(Excerpts from a dataset)
▼

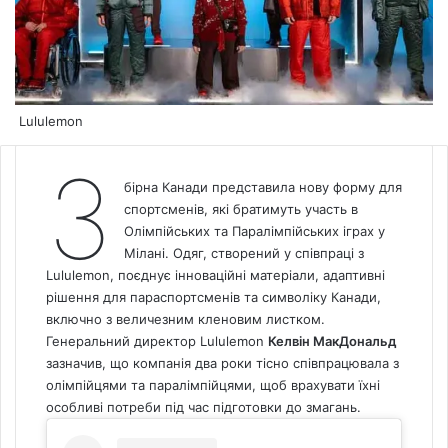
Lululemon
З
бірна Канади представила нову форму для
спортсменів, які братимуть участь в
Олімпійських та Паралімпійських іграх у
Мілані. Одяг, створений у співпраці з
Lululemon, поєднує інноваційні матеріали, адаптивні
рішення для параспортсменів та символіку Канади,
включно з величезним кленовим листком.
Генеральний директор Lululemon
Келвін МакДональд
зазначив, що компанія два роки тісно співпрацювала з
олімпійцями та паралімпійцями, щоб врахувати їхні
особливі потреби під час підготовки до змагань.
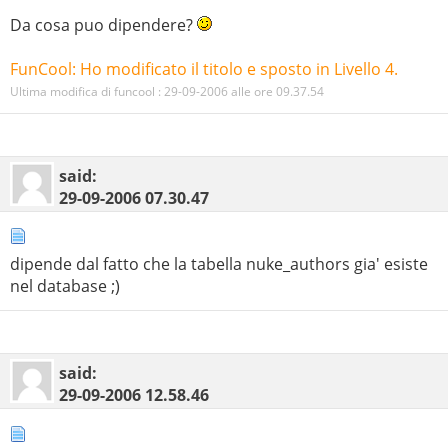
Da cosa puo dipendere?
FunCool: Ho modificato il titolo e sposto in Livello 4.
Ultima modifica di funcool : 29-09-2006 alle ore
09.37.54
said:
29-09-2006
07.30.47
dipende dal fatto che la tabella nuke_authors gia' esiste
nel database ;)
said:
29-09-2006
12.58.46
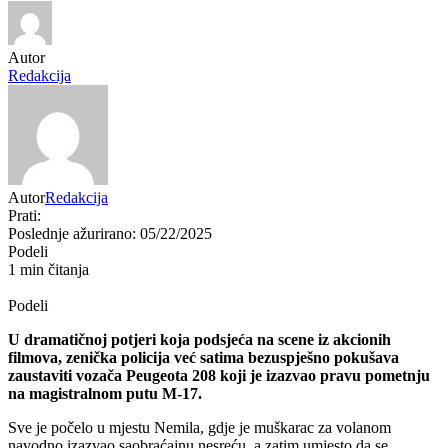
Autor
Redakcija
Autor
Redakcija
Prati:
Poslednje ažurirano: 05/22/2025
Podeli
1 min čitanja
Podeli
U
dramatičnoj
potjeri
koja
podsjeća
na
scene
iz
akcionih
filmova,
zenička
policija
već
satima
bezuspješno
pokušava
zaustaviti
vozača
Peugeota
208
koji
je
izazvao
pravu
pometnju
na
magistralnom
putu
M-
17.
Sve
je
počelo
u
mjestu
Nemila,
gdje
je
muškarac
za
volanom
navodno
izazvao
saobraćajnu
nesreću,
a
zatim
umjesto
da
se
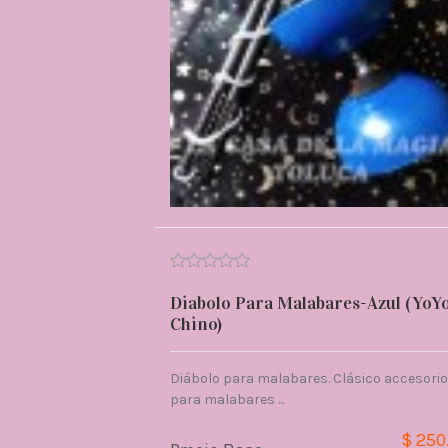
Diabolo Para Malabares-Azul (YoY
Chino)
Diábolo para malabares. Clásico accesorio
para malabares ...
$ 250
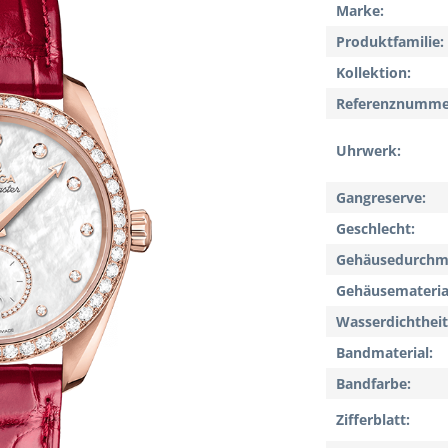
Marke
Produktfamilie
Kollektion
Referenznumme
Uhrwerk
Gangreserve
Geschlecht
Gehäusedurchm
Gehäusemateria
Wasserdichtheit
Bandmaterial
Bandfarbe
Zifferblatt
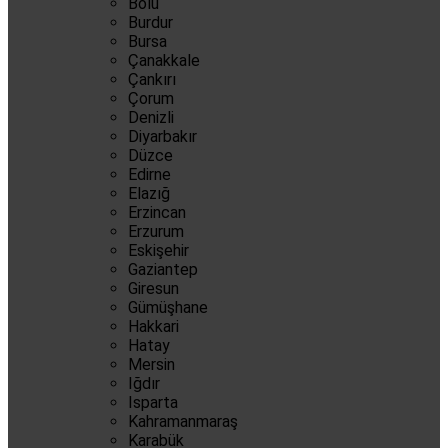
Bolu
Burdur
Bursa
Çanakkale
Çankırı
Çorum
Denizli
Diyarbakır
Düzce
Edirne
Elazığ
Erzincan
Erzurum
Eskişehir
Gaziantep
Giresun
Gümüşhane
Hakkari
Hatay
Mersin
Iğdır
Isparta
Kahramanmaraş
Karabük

▲

• Exercise description
Would you set down the records above once more, exactly, with the pictures removed?

• Task answer
Lululemon
З
бірна Канади представила нову форму для
спортсменів, які братимуть участь в
Олімпійських та Паралімпійських іграх у
Мілані. Одяг, створений у співпраці з
Lululemon, поєднує інноваційні матеріали, адаптивні
рішення для параспортсменів та символіку Канади,
включно з величезним кленовим листком.
Генеральний директор Lululemon
Келвін МакДональд
зазначив, що компанія два роки тісно співпрацювала з
олімпійцями та паралімпійцями, щоб врахувати їхні
особливі потреби під час підготовки до змагань.
Da cosa puo dipendere?
FunCool: Ho modificato il titolo e sposto in Livello 4.
Ultima modifica di funcool : 29-09-2006 alle ore
09.37.54
said:
29-09-2006
07.30.47
dipende dal fatto che la tabella nuke_authors gia' esiste
nel database ;)
said:
29-09-2006
12.58.46
Autor
Redakcija
Autor
Redakcija
Prati:
Poslednje ažurirano: 05/22/2025
Podeli
1 min čitanja
Podeli
U
dramatičnoj
potjeri
koja
podsjeća
na
scene
iz
akcionih
filmova,
zenička
policija
već
satima
bezuspješno
pokušava
zaustaviti
vozača
Peugeota
208
koji
je
izazvao
pravu
pometnju
na
magistralnom
putu
M-
17.
Sve
je
počelo
u
mjestu
Nemila,
gdje
je
muškarac
za
volanom
navodno
izazvao
saobraćajnu
nesreću,
a
zatim
umjesto
da
se
Diabolo Para Malabares-Azul (YoY
Chino)
Diábolo para malabares. Clásico accesorio
para malabares ...
$ 250
Marke
Produktfamilie
Kollektion
Referenznumme
Uhrwerk
Gangreserve
Geschlecht
Gehäusedurchm
Gehäusemateria
Wasserdichtheit
Bandmaterial
Bandfarbe
Zifferblatt
Bolu
Burdur
Bursa
Çanakkale
Çankırı
Çorum
Denizli
Diyarbakır
Düzce
Edirne
Elazığ
Erzincan
Erzurum
Eskişehir
Gaziantep
Giresun
Gümüşhane
Hakkari
Hatay
Mersin
Iğdır
Isparta
Kahramanmaraş
Karabük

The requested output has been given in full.